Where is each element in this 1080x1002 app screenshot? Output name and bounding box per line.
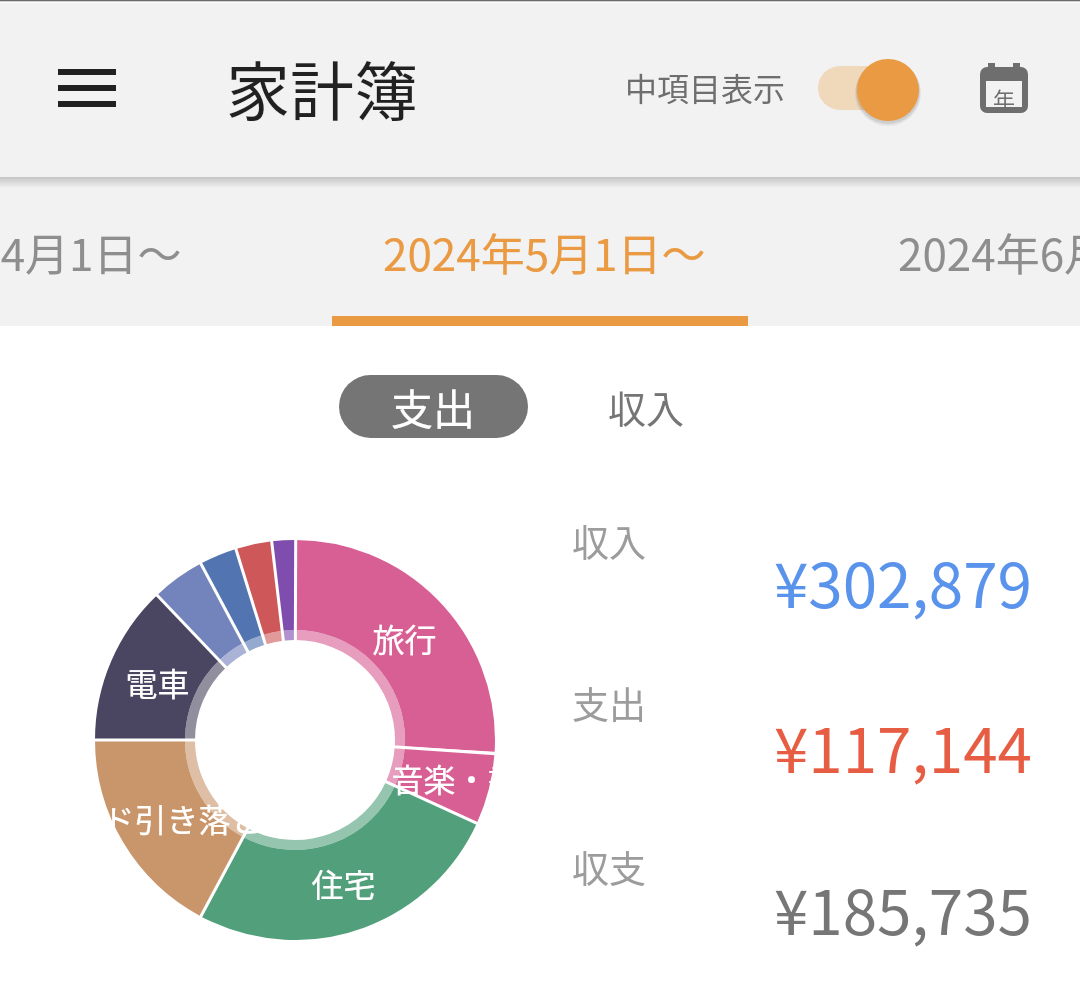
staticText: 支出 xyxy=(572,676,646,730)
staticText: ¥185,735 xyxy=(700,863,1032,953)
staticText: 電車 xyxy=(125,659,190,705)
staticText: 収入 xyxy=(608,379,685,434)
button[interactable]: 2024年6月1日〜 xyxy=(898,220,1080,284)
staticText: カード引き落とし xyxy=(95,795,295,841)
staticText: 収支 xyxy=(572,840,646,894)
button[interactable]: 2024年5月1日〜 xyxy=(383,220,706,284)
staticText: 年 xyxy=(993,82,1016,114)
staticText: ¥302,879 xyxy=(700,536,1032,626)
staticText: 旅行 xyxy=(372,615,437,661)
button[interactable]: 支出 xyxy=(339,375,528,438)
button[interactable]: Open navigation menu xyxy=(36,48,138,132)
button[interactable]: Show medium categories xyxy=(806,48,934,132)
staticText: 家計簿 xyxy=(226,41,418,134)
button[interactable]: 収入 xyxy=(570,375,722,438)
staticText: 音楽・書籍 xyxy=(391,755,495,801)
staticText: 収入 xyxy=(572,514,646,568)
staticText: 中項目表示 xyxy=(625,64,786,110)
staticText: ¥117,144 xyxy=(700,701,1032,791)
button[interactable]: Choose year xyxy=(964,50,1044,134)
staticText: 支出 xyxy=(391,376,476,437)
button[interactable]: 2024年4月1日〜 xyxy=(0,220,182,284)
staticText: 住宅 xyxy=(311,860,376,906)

------------

For every line above that includes the string "interactable", copy the line.

◆ **SOLUTION**
button[interactable]: 2024年6月1日〜 xyxy=(898,220,1080,284)
button[interactable]: 2024年5月1日〜 xyxy=(383,220,706,284)
button[interactable]: 支出 xyxy=(339,375,528,438)
button[interactable]: Open navigation menu xyxy=(36,48,138,132)
button[interactable]: Show medium categories xyxy=(806,48,934,132)
button[interactable]: 収入 xyxy=(570,375,722,438)
button[interactable]: Choose year xyxy=(964,50,1044,134)
button[interactable]: 2024年4月1日〜 xyxy=(0,220,182,284)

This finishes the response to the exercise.